Case study
ResearchLens: AI Biomedical Research Assistant
A focused web app for biomedical literature review, paper exploration, and research synthesis.

Problem
Biomedical literature review is slow because useful context is spread across papers, abstracts, terminology, and experimental details. ResearchLens was built around a simple goal: make it easier to move from a research question to a useful reading path.
Approach
The app emphasizes focused search and synthesis instead of a general-purpose chatbot experience. The interface is designed to keep the research task visible: papers, summaries, and follow-up questions stay close to the user's working context.
- Structured the app around biomedical paper discovery and review workflows.
- Kept the UI dense enough for research work without burying the primary task.

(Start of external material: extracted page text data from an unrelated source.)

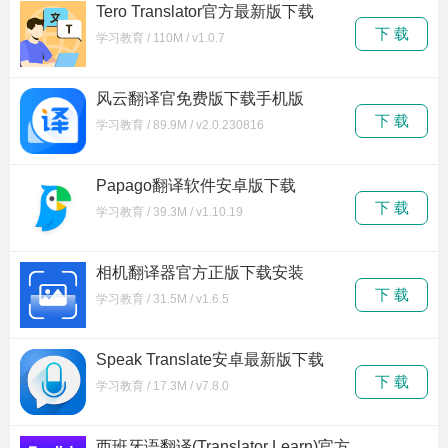
Tero Translator官方最新版下载
下 载
学习教育 / 110M / v1.0.7
风云翻译官免费版下载手机版
下 载
学习教育 / 89.9M / v2.0.230816
Papago翻译软件安卓版下载
下 载
学习教育 / 39.3M / v1.10.19
相机翻译器官方正版下载安装
下 载
学习教育 / 31.5M / v1.6.5
Speak Translate安卓最新版下载
下 载
学习教育 / 17.3M / v7.8.0
西班牙语翻译(Translator Learn)官方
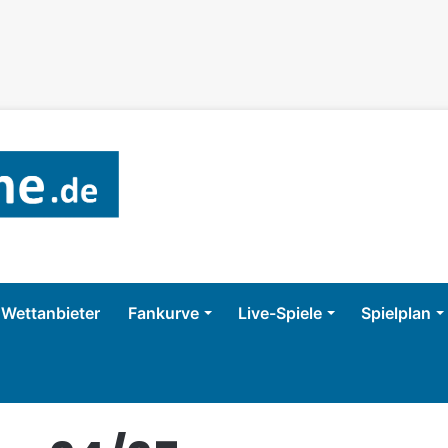
Wettanbieter
Fankurve
Live-Spiele
Spielplan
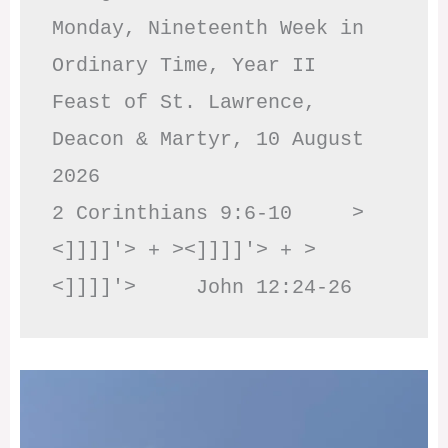
Monday, Nineteenth Week in 
Ordinary Time, Year II

Feast of St. Lawrence, 
Deacon & Martyr, 10 August 
2026

2 Corinthians 9:6-10     >
<]]]]'> + ><]]]]'> + >
<]]]]'>     John 12:24-26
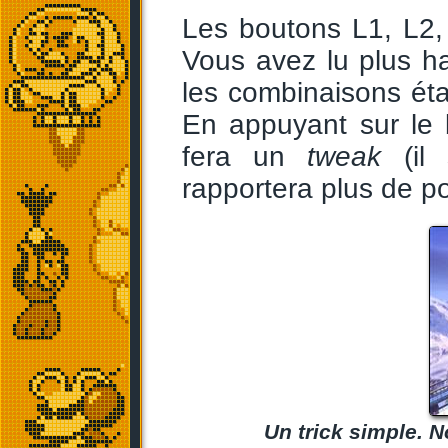
Les boutons L1, L2, 
Vous avez lu plus h
les combinaisons éta
En appuyant sur le b
fera un
tweak
(il 
rapportera plus de po
Un trick simple. N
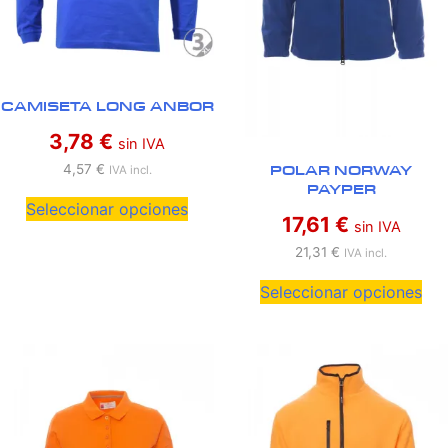
CAMISETA LONG ANBOR
3,78
€
sin IVA
POLAR NORWAY
4,57
€
IVA incl.
PAYPER
Seleccionar opciones
17,61
€
sin IVA
21,31
€
IVA incl.
Seleccionar opciones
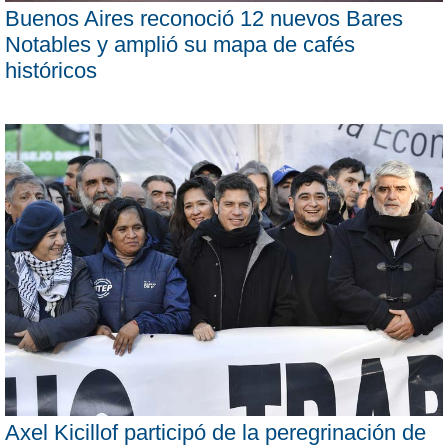
Buenos Aires reconoció 12 nuevos Bares
Notables y amplió su mapa de cafés
históricos
Axel Kicillof participó de la peregrinación de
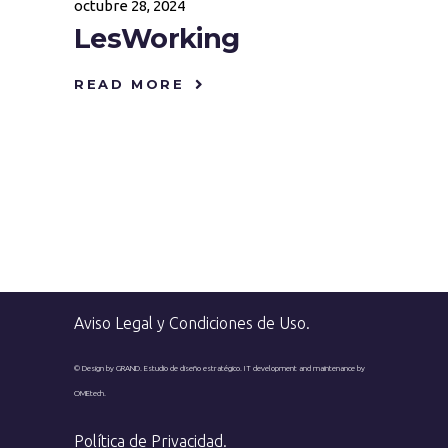
octubre 28, 2024
LesWorking
READ MORE
Aviso Legal y Condiciones de Uso
.
© Design by GRAND. Estudio de diseño estratégico.
IT development and maintenance by
OMEtech.
Política de Privacidad
.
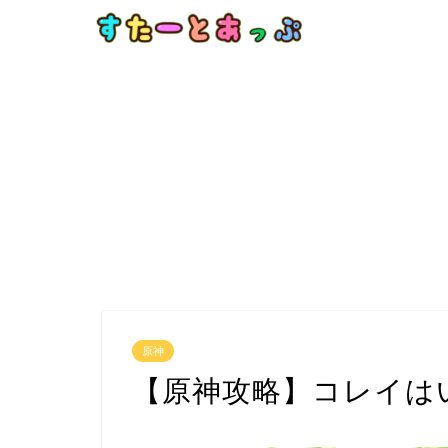
原神
【原神攻略】コレイは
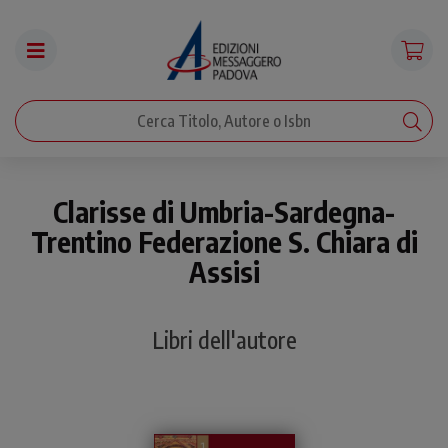
Clarisse di Umbria-Sardegna-
Trentino Federazione S. Chiara di
Assisi
Libri dell'autore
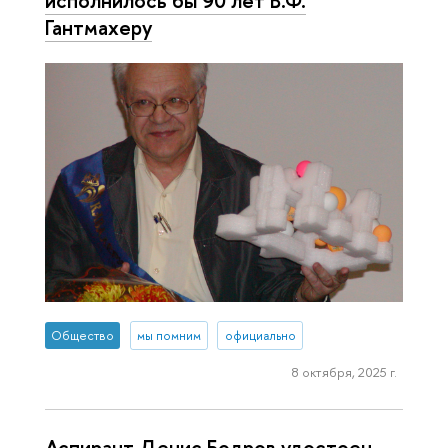
Гантмахеру
Общество
мы помним
официально
8 октября, 2025 г.
Аспирант Денис Бодров удостоен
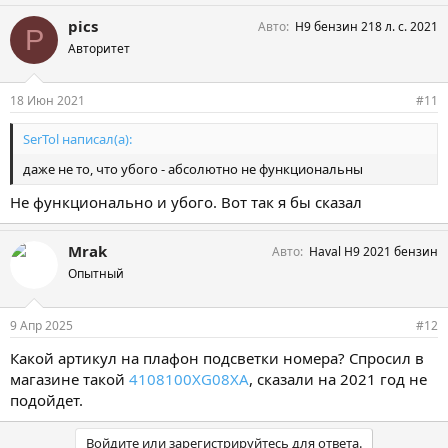
pics
Авто
H9 бензин 218 л. с. 2021
P
Авторитет
18 Июн 2021
#11
SerTol написал(а):
даже не то, что убого - абсолютно не функциональны
Не функционально и убого. Вот так я бы сказал
Mrak
Авто
Haval H9 2021 бензин
Опытный
9 Апр 2025
#12
Какой артикул на плафон подсветки номера? Спросил в
магазине такой
4108100XG08XA
, сказали на 2021 год не
подойдет.
Войдите или зарегистрируйтесь для ответа.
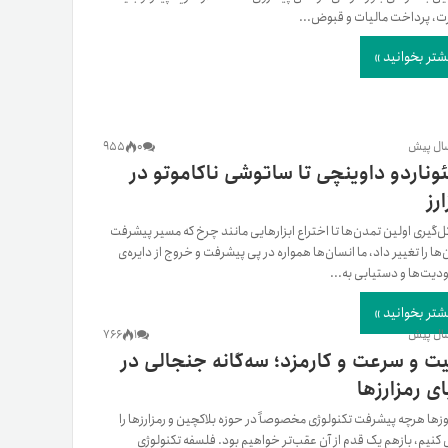
، پرداخت مالیات و قبوض...
شتر بخوانید »
955
0
لئوناردو داوینچی تا ساتوشی ناکاموتو در
رز
ل‌گیری اولین تمدن‌ها تا اختراع ابزارهایی مانند چرخ که مسیر پیشرفت
‌ها را تغییر داد، ما انسان‌ها همواره در پی پیشرفت و خروج از دایره‌ی
یت‌‌ها و دستیابی به...
شتر بخوانید »
766
1
یت و سرعت و کارمزد؛ سه‌گانه‌ جنجالی در
ای رمزارزها
وزها هرچه پیشرفت تکنولوژی مخصوصاً در حوزه بلاکچین و رمزارز‌ها را
 کنیم، بازهم یک قدم از آن عقب‌تر خواهیم بود. فلسفه تکنولوژی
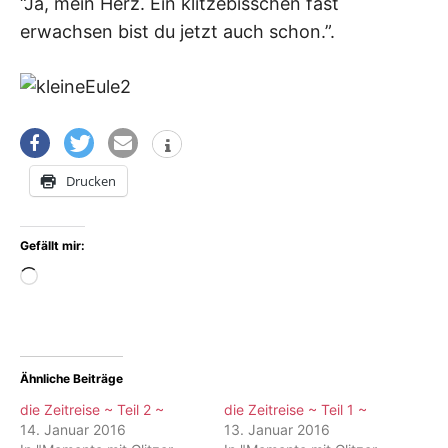
“Ja, mein Herz. Ein klitzebisschen fast
erwachsen bist du jetzt auch schon.”.
Drucken
Gefällt mir:
Wird
geladen …
Ähnliche Beiträge
die Zeitreise ~ Teil 2 ~
die Zeitreise ~ Teil 1 ~
14. Januar 2016
13. Januar 2016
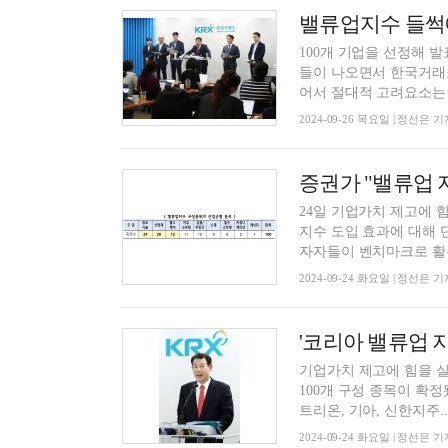
100개 기업을 선정해 발표한
들이 나오면서 한국거래소
어서 절대적 고려요소는 아
2024-09-26 목요일 | 정선은 기
24일 기업가치 제고에 
지수 도입 효과에 대해 
자자들이 벤치마크로 활용
2024-09-24 화요일 | 정선은 기
기업가치 제고에 힘을 실은 '
100개 구성 종목이 확정
트리온, 기아, 신한지주..
2024-09-24 화요일 | 정선은 기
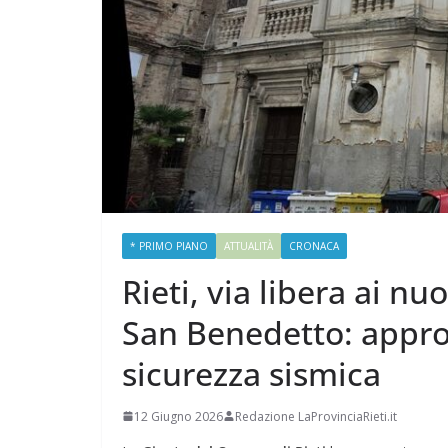
* PRIMO PIANO
ATTUALITÀ
CRONACA
Rieti, via libera ai nu
San Benedetto: approv
sicurezza sismica
12 Giugno 2026
Redazione LaProvinciaRieti.it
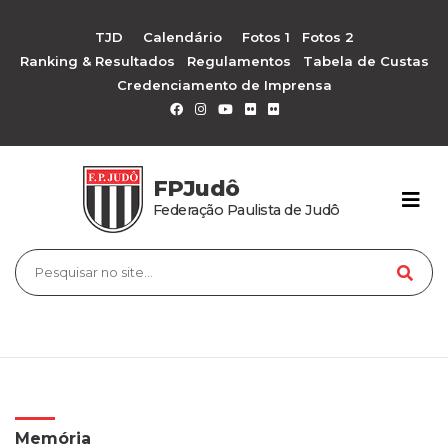
TJD
Calendário
Fotos 1
Fotos 2
Ranking & Resultados
Regulamentos
Tabela de Custas
Credenciamento de Imprensa
FPJudô
Federação Paulista de Judô
Memória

- Used AI support for synthesis while preserving the need to inspect source material.
Technical Notes
ResearchLens is a TypeScript web application deployed on Vercel. The front end is organized around repeatable research actions: ask a question, review relevant material, refine the search, and capture the useful parts of the result. That structure matters because research tools need to reduce friction without hiding uncertainty.
Outcome
The result is a working research assistant that demonstrates how AI can support biomedical review tasks without turning the interface into a generic chat surface. It also gives prospective collaborators a concrete example of my work at the intersection of research software, AI-assisted tooling, and full-stack product development.